Life is so crazy! I know all things are for a reason but man it is hard. I am so blessed to have people in my life who help me out through these hard times. I could not have gotten through any of this without my brother Tanny! He is my besty and i worship him. We are closer then we have ever been and im so grateful to get to claim him as mine. Also Alikan. He has been my friend through all of this supporting me, loving me, and being there when i needed a shoulder to cry on...yes i have cried a LOT! It all means more to me then i could ever express. My parents too. I know they wouldn't agree cause they feel i have pushed them away, but they are amazing and just want the best for me. I know they are SO frustrated with me right now, but they continue to be there for me and desire my happiness and success. I love them dearly.

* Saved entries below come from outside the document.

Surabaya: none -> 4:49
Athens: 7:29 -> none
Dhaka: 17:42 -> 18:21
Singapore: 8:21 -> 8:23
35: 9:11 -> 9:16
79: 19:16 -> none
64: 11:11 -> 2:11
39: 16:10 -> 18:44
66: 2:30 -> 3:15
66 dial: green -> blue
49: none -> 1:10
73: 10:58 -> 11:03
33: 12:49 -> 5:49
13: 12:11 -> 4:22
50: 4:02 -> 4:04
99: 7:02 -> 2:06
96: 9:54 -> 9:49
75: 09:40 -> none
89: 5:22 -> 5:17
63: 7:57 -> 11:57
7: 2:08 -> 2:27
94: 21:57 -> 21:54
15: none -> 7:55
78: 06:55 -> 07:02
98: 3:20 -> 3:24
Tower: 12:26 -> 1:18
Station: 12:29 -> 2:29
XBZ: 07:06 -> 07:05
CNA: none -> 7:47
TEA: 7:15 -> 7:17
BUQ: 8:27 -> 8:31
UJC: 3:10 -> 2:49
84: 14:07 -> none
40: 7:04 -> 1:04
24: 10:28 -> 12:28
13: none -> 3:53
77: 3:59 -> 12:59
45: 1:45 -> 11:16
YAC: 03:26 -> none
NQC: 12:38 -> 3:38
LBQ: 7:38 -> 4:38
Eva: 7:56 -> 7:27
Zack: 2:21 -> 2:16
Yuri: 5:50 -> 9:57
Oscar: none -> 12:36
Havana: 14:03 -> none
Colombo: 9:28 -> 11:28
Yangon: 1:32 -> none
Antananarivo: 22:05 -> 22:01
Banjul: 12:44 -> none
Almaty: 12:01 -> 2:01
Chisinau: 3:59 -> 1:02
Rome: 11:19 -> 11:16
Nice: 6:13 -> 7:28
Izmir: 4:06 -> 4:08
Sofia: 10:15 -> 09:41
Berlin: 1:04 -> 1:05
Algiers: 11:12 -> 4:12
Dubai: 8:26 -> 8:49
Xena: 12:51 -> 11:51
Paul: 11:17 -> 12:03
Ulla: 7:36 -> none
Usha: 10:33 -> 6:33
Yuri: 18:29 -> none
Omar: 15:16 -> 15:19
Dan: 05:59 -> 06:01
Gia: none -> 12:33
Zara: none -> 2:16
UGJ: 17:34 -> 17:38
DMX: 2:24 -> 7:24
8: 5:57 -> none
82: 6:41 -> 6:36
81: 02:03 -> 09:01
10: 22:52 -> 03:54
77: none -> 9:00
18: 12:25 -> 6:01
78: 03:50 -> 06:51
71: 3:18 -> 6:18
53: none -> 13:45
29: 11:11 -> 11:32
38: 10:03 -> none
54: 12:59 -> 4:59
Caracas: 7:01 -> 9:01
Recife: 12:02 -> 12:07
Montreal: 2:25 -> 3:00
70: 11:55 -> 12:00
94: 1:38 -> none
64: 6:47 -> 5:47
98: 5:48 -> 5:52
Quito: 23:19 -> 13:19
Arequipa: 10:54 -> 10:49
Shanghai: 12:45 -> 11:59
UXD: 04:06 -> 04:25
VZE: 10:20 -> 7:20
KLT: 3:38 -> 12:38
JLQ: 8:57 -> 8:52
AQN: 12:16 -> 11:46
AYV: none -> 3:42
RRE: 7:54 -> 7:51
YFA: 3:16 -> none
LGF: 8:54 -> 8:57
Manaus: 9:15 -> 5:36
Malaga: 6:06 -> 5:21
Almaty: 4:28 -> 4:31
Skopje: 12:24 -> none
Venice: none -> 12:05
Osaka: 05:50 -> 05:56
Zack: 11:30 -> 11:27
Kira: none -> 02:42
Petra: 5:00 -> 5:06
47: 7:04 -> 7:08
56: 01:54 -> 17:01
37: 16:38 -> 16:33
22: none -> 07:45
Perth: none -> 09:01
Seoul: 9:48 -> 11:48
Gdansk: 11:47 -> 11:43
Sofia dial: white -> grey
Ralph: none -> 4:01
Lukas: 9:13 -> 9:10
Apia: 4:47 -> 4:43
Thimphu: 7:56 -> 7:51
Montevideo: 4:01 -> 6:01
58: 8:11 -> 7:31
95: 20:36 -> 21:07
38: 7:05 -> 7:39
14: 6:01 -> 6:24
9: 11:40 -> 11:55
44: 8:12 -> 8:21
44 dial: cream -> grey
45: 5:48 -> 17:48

I love my new ward and the people are amazing. I do NOT do well with change but i feel i am taking moving out in stride and doing pretty well actually. I have met some awesome people already and am excited to continue to cultivate relationships that will hopefully be lasting. I have made some big discoveries too about who i am and what my quirks are. I am one who is always looking inward to see what is going on and where i am emotionally and how i can improve. I love awareness. With that brings power to change. And we all know i have a lot to improve on....sigh! I know this is random but just some thoughts. It feels good to write a little bit.